◆ **Aim of the exercise**: Where in the data below does the word "call" appear? Copy each line that holds it.

◆ **Data supplied**:
---*---

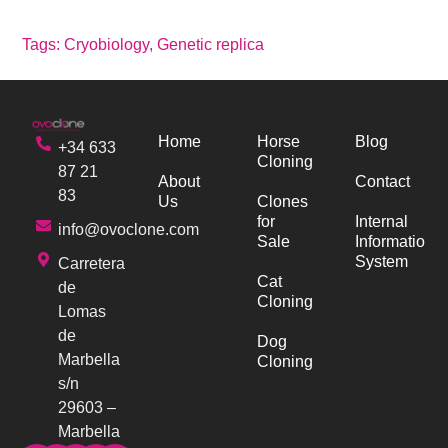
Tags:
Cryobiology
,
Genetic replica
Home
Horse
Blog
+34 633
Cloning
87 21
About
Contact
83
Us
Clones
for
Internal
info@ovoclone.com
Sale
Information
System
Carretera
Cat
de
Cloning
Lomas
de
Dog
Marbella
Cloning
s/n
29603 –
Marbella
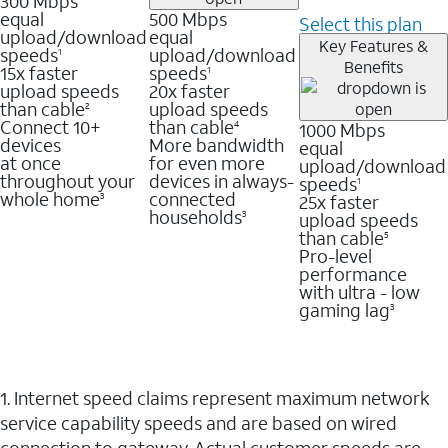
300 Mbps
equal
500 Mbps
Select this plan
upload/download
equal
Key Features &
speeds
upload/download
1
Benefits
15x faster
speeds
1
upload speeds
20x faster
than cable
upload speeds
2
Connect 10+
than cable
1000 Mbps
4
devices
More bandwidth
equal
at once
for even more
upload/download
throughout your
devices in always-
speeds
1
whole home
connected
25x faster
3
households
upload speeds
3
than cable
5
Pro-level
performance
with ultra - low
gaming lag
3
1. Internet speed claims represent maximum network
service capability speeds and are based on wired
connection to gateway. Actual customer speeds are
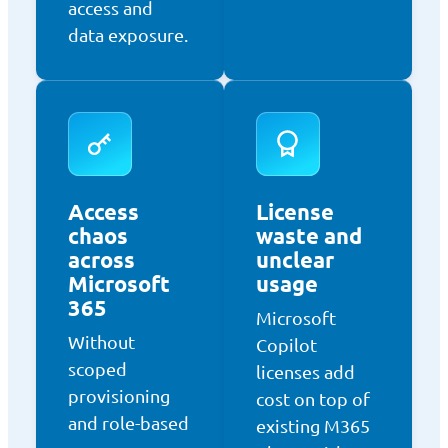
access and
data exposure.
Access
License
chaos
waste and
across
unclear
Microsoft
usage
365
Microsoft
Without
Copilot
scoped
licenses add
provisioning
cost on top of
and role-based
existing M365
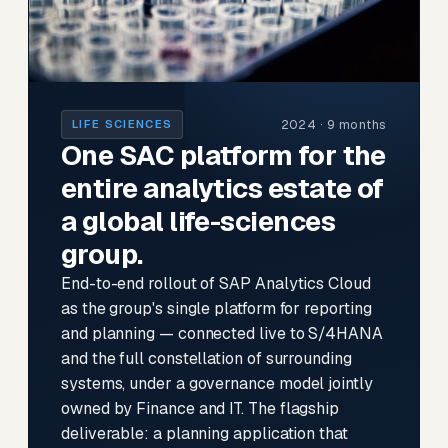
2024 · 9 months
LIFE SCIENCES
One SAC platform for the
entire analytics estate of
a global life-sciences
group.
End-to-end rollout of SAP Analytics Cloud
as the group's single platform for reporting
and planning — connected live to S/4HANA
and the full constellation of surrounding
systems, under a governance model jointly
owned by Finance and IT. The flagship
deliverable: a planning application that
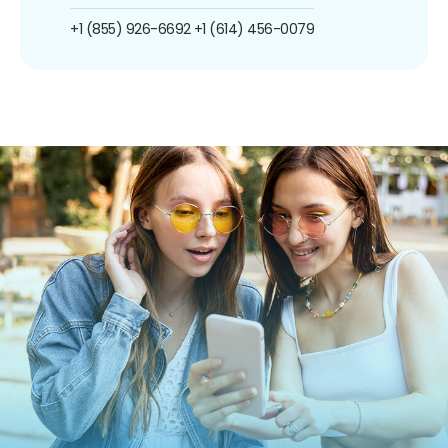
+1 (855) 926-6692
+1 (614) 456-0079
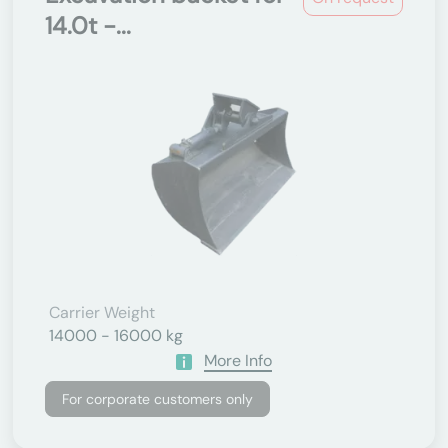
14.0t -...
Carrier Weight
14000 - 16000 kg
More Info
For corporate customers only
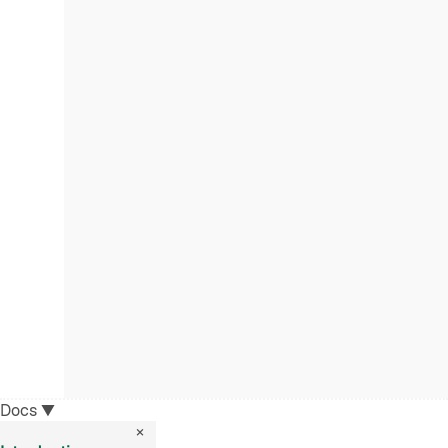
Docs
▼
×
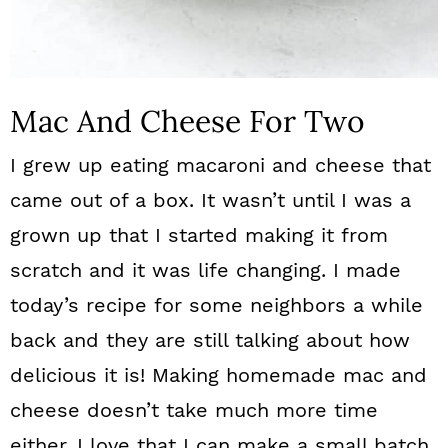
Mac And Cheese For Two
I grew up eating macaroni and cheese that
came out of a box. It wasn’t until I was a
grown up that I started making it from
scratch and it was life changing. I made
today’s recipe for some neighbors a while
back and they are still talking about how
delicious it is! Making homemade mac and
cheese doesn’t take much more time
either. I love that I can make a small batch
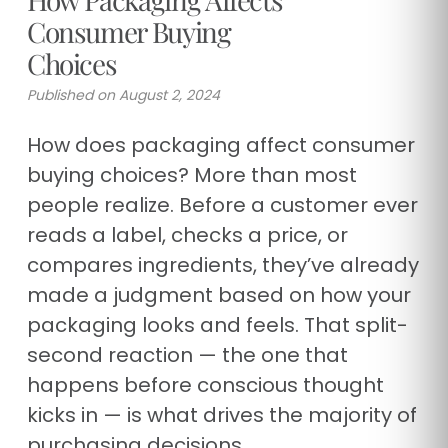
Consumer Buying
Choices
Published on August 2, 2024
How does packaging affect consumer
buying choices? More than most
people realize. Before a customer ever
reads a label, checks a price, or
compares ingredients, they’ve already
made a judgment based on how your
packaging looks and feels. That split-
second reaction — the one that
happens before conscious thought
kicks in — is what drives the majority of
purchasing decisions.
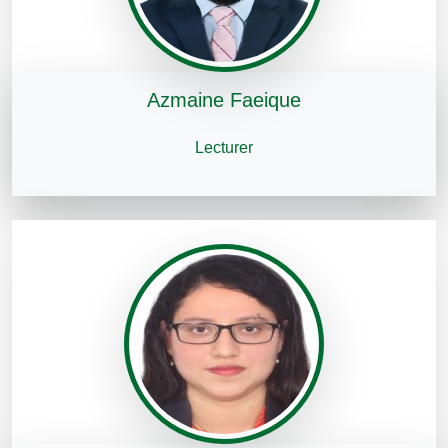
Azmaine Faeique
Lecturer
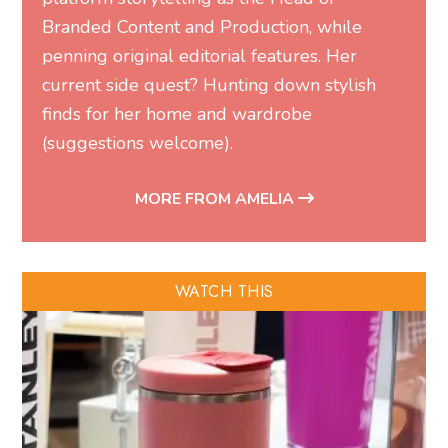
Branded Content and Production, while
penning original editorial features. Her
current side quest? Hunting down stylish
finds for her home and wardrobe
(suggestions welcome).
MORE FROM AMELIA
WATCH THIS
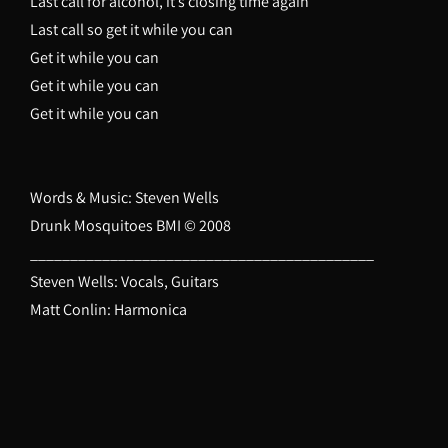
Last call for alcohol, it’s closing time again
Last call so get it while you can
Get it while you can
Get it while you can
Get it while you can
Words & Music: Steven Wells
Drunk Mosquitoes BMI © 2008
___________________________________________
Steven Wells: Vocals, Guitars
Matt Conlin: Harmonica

---*---

◆ **Solution to the exercise**:
Last call for alcohol, it’s closing time again
Last call so get it while you can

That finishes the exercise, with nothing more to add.